What's confusing is that encoding the username and password like I showed you previously works perfectly fine for all other SendGrid API calls. For some reasons mail/send
seems to expect something different (or they simply don't allow username+password when sending email with the v3 API).
To take StrongGrid out of the picture, I wrote the following using nothing but the standard .net HttpClient:
var username = "myUsername";
var password = "myPassword";
var encodedAuhtorization = Convert.ToBase64String(Encoding.ASCII.GetBytes(string.Concat(username, ":", password)));
var httpClient = new HttpClient();
httpClient.BaseAddress = new Uri("https://api.sendgrid.com/v3/");
httpClient.DefaultRequestHeaders.Authorization = new AuthenticationHeaderValue("Basic", encodedAuhtorization);
// First request: retrieve the current user's profile. This works fine
var userProfileRequest = new HttpRequestMessage(HttpMethod.Get, "user/profile");
var userProfileResponse = await httpClient.SendAsync(userProfileRequest).ConfigureAwait(false);
// Second request: send an email. This fails with the following error: "Permission denied, wrong credentials"

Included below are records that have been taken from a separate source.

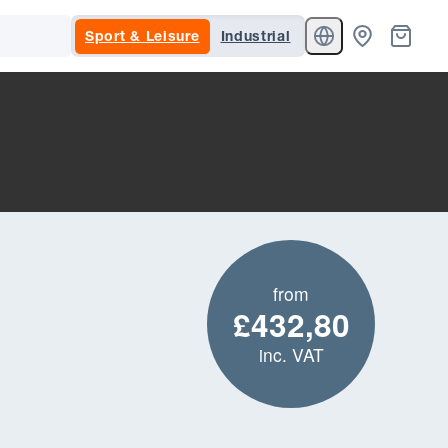
Sport & Leisure
Industrial
from
£432,80
inc. VAT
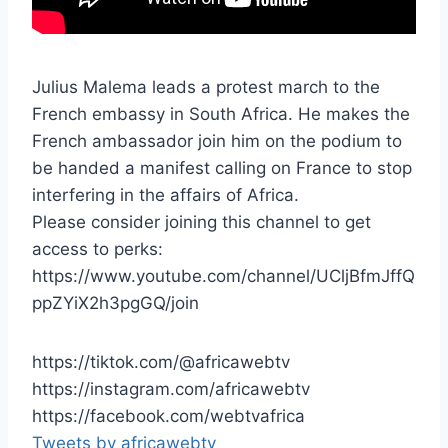
Julius Malema leads a protest march to the
French embassy in South Africa. He makes the
French ambassador join him on the podium to
be handed a manifest calling on France to stop
interfering in the affairs of Africa.
Please consider joining this channel to get
access to perks:
https://www.youtube.com/channel/UCljBfmJffQ
ppZYiX2h3pgGQ/join
https://tiktok.com/@africawebtv
https://instagram.com/africawebtv
https://facebook.com/webtvafrica
Tweets by africawebtv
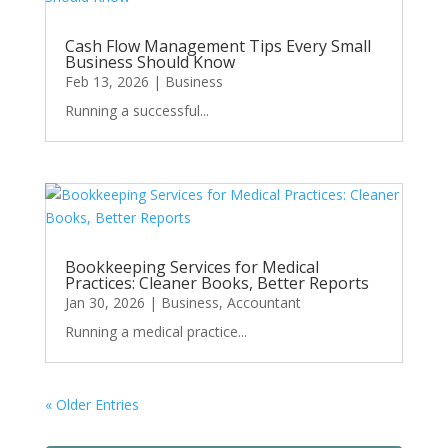
Cash Flow Management Tips Every Small
Business Should Know
Feb 13, 2026
|
Business
Running a successful...
Bookkeeping Services for Medical
Practices: Cleaner Books, Better Reports
Jan 30, 2026
|
Business
,
Accountant
Running a medical practice...
« Older Entries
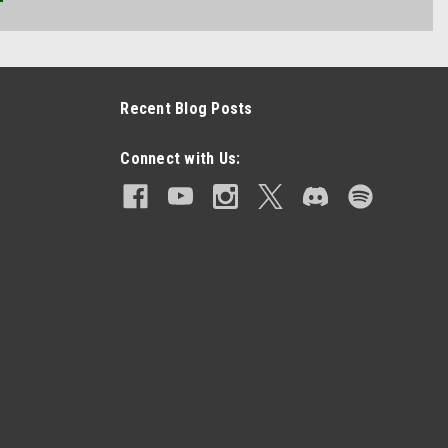
Recent Blog Posts
Connect with Us:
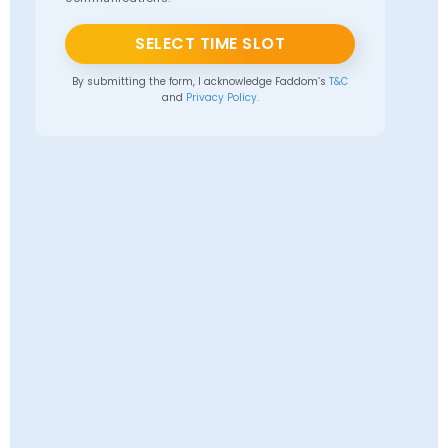
SELECT TIME SLOT
By submitting the form, I acknowledge Faddom’s
T&C
and
Privacy Policy.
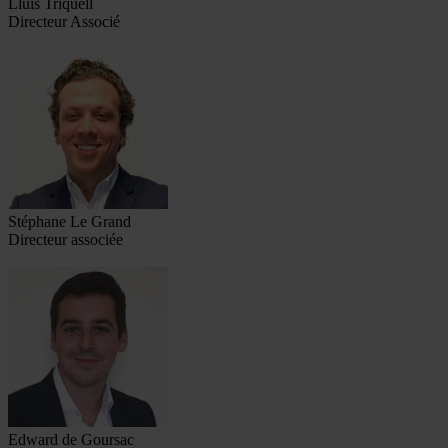
Lluís Triquell
Directeur Associé
Stéphane Le Grand
Directeur associée
Edward de Goursac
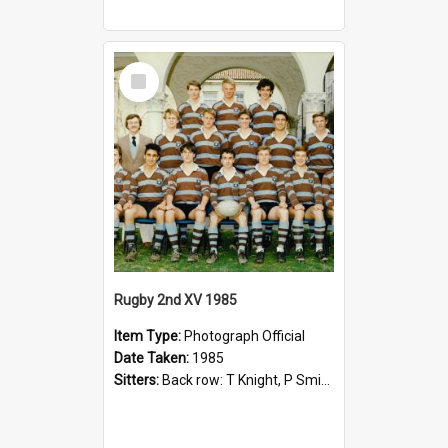
Select
Item
Rugby 2nd XV 1985
Item Type:
Photograph Official
Date Taken:
1985
Sitters:
Back row: T Knight, P Smith, R Hollo; First row: Mr M Reed (Coach), D Harrington, S Fehre, J Larkins, D Charlesworth, B Bennett; Seated: S Girvan, S Ezekiel, A Cheetham, B Dodd (Captain), M Dubos...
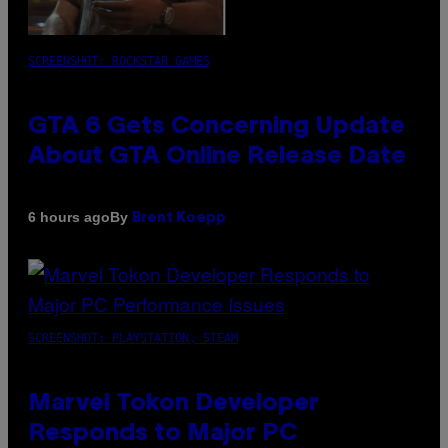
SCREENSHOT: ROCKSTAR GAMES
GTA 6 Gets Concerning Update
About GTA Online Release Date
By
6 hours ago
Brent Koepp
SCREENSHOT: PLAYSTATION, STEAM
Marvel Tokon Developer
Responds to Major PC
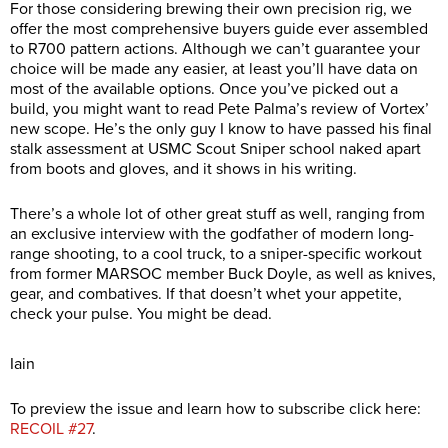
For those considering brewing their own precision rig, we
offer the most comprehensive buyers guide ever assembled
to R700 pattern actions. Although we can’t guarantee your
choice will be made any easier, at least you’ll have data on
most of the available options. Once you’ve picked out a
build, you might want to read Pete Palma’s review of Vortex’
new scope. He’s the only guy I know to have passed his final
stalk assessment at USMC Scout Sniper school naked apart
from boots and gloves, and it shows in his writing.
There’s a whole lot of other great stuff as well, ranging from
an exclusive interview with the godfather of modern long-
range shooting, to a cool truck, to a sniper-specific workout
from former MARSOC member Buck Doyle, as well as knives,
gear, and combatives. If that doesn’t whet your appetite,
check your pulse. You might be dead.
Iain
To preview the issue and learn how to subscribe click here:
RECOIL #27
.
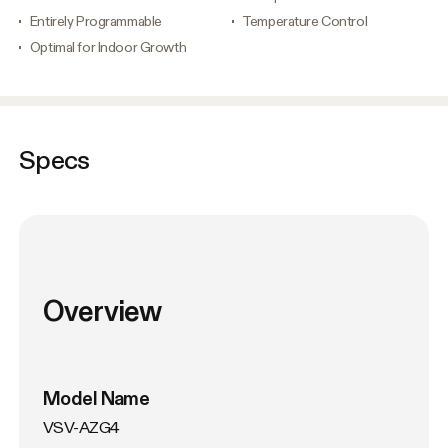
Entirely Programmable
Temperature Control
Optimal for Indoor Growth
Specs
Overview
Model Name
VSV-AZG4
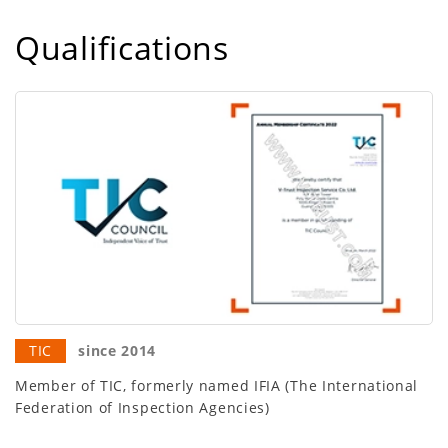
Qualifications
TIC
since 2014
Member of TIC, formerly named IFIA (The International
Federation of Inspection Agencies)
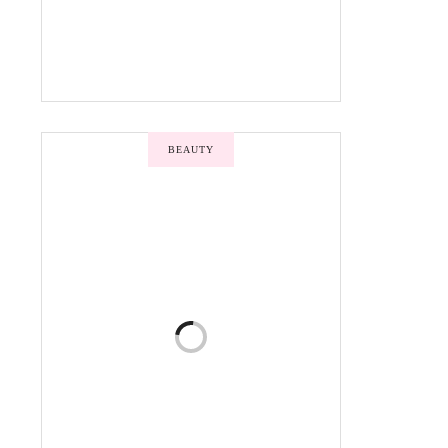
BEAUTY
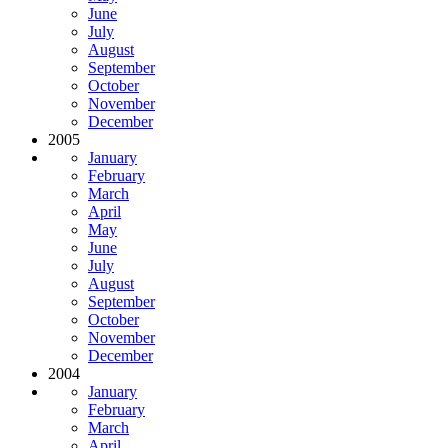
June
July
August
September
October
November
December
2005
January
February
March
April
May
June
July
August
September
October
November
December
2004
January
February
March
April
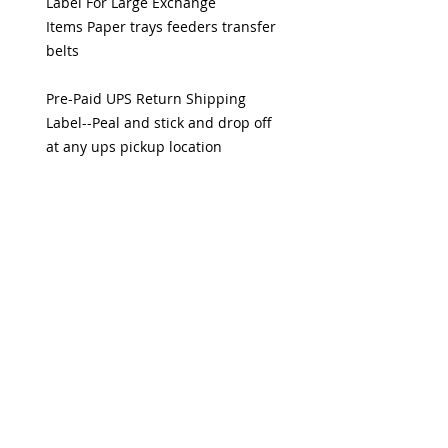
Label For Large Exchange
Items Paper trays feeders transfer
belts
Pre-Paid UPS Return Shipping
Label--Peal and stick and drop off
at any ups pickup location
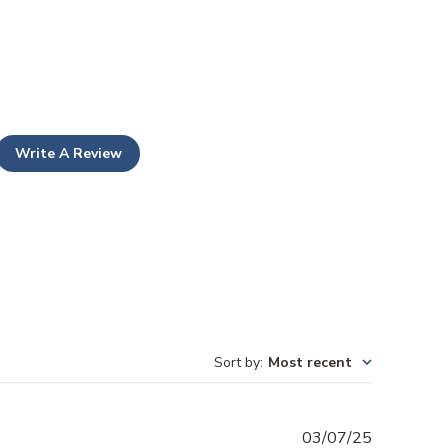
Write A Review
Sort by
:
Most recent
Published
03/07/25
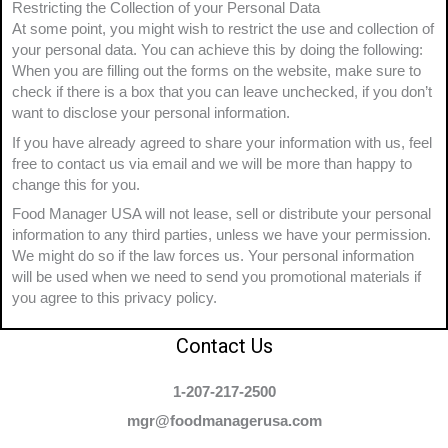
Restricting the Collection of your Personal Data
At some point, you might wish to restrict the use and collection of
your personal data. You can achieve this by doing the following:
When you are filling out the forms on the website, make sure to
check if there is a box that you can leave unchecked, if you don’t
want to disclose your personal information.
If you have already agreed to share your information with us, feel
free to contact us via email and we will be more than happy to
change this for you.
Food Manager USA will not lease, sell or distribute your personal
information to any third parties, unless we have your permission.
We might do so if the law forces us. Your personal information
will be used when we need to send you promotional materials if
you agree to this privacy policy.
Contact Us
1-207-217-2500
mgr@foodmanagerusa.com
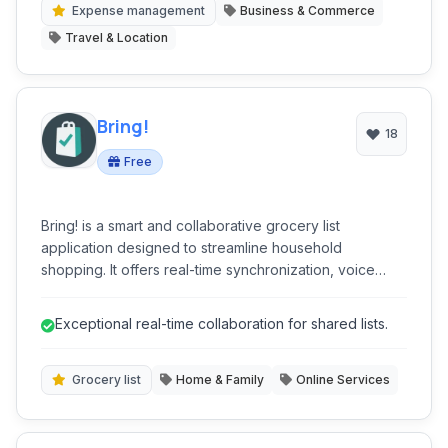
and insightful guidance, ensuring a stress-free travel
Expense management
Business & Commerce
experience from start to finish.
Travel & Location
Bring!
18
Free
Bring! is a smart and collaborative grocery list
application designed to streamline household
shopping. It offers real-time synchronization, voice
input, and integrations with popular smart home
devices, making grocery planning efficient and user-
Exceptional real-time collaboration for shared lists.
friendly. With features like recipe management and
customizable lists, Bring! simplifies meal preparation
and ensures no item is forgotten.
Grocery list
Home & Family
Online Services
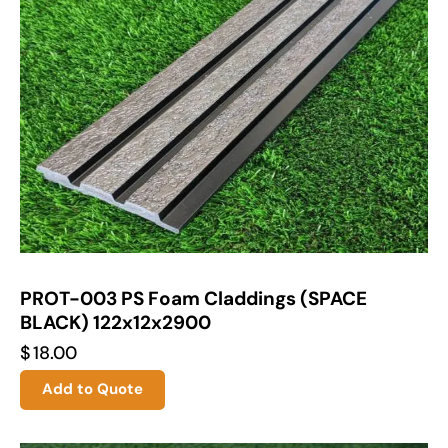
PROT-003 PS Foam Claddings (SPACE
BLACK) 122x12x2900
$
18.00
Add to Quote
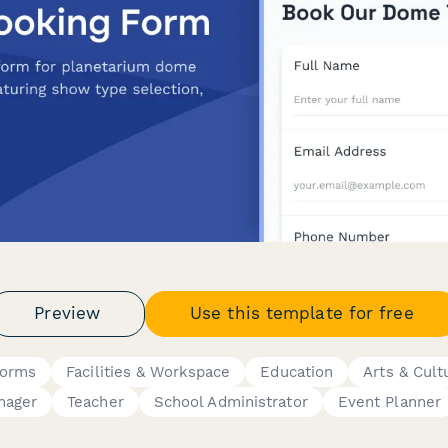
Preview
Use this template for free
Forms
Facilities & Workspace
Education
Arts & Cult
nager
Teacher
School Administrator
Event Planner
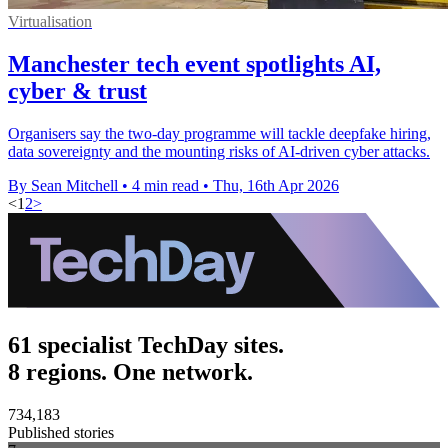
Virtualisation
Manchester tech event spotlights AI,
cyber & trust
Organisers say the two-day programme will tackle deepfake hiring,
data sovereignty and the mounting risks of AI-driven cyber attacks.
By Sean Mitchell
•
4 min read
•
Thu, 16th Apr 2026
<
1
2
>
61 specialist TechDay sites.
8 regions. One network.
734,183
Published stories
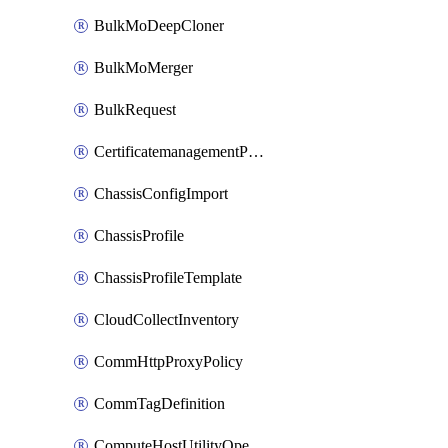
BulkMoDeepCloner
BulkMoMerger
BulkRequest
CertificatemanagementPolicy
ChassisConfigImport
ChassisProfile
ChassisProfileTemplate
CloudCollectInventory
CommHttpProxyPolicy
CommTagDefinition
ComputeHostUtilityOperation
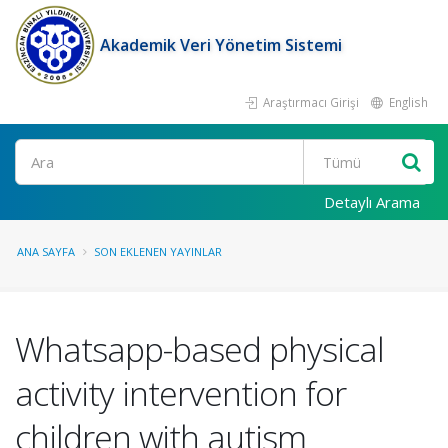
Akademik Veri Yönetim Sistemi
Araştırmacı Girişi
English
Ara
Detaylı Arama
ANA SAYFA
SON EKLENEN YAYINLAR
Whatsapp-based physical
activity intervention for
children with autism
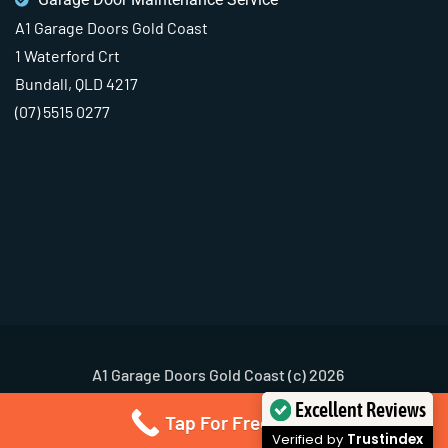
A1 Garage Doors Gold Coast
1 Waterford Crt
Bundall, QLD 4217
(07) 5515 0277
A1 Garage Doors Gold Coast (c) 2026
Terms & Conditions
Privacy Policy
Excellent Reviews
Tap For Free Quote
Verified by
Trustindex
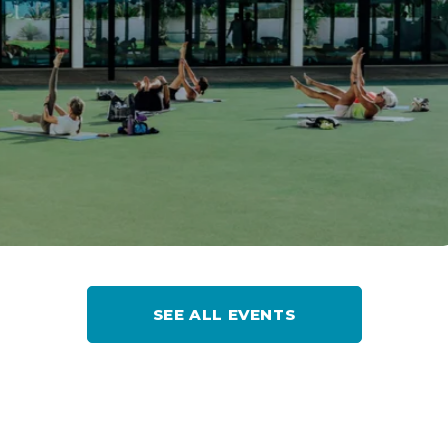
SEE ALL EVENTS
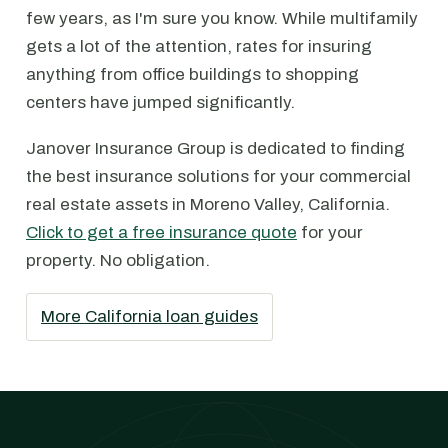
few years, as I'm sure you know. While multifamily
gets a lot of the attention, rates for insuring
anything from office buildings to shopping
centers have jumped significantly.
Janover Insurance Group is dedicated to finding
the best insurance solutions for your commercial
real estate assets in Moreno Valley, California.
Click to get a free insurance quote
for your
property. No obligation.
More California loan guides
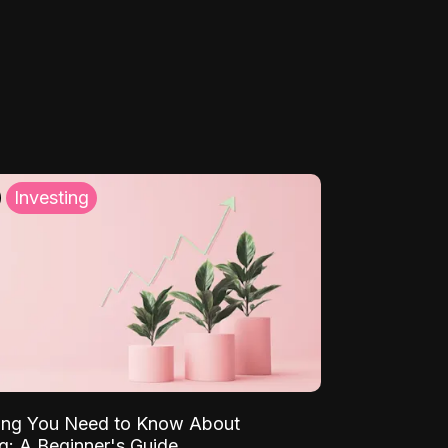
Investing
ing You Need to Know About
ng: A Beginner's Guide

var mailSendRequest = new HttpRequestMessage(HttpMethod.Post, "mail/send")
{
Content = new StringContent("{\"personalizations\":[{\"to\":[{\"email\":\"john.doe@example.com\",\"name\":\"John Doe\"}],\"dynamic_template_data\":{\"verb\":\"\",\"adjective\":\"\",\"noun\":\"\",\"currentDayofWeek\":\"\"},\"subject\":\"Hello, World!\"}],\"from\":{\"email\":\"noreply@johndoe.com\",\"name\":\"John Doe\"},\"reply_to\":{\"email\":\"noreply@johndoe.com\",\"name\":\"John Doe\"},\"template_id\":\"<<YOUR_TEMPLATE_ID>>\"}")
};
var mailSendResponse = await httpClient.SendAsync(mailSendRequest).ConfigureAwait(false);
The first request works fine but the second one fails. Important to note that both calls user the same username and password which demonstrate that the issue is not that the username and/or password is wrong or incorrectly encoded.
Yeah. It's possible they change up the format to keep people from using basic auth. Two things
Cool. Let me know what their support says. I'm genuinely curious and I'll be happy to make any modification to StrongGrid if necessary.
No word yet. I'll be sure to let you know. Thanks for your expedient support!
I heard back from SendGrid, and you were right. They simply don't allow basic authentication for sending mail on the v3 api.
I've suggested a clarification in their documentation
... and also the error message they return should be clearer!
Here's an idea: why don't we improve StrongGrid to detect if you are trying to send an email with basic authentication? If so, we could throw an exception with a meaningful message such as SendGrid does not support Basic authentication when sending transactional emails.
Agreed! Is that something you'd like me to contribute?
I'm already on it. I'll have something you'll be able to test shortly.
Sweet, thanks!
Release candidate available on my MyGet feed. Let me know if you have a chance to try it.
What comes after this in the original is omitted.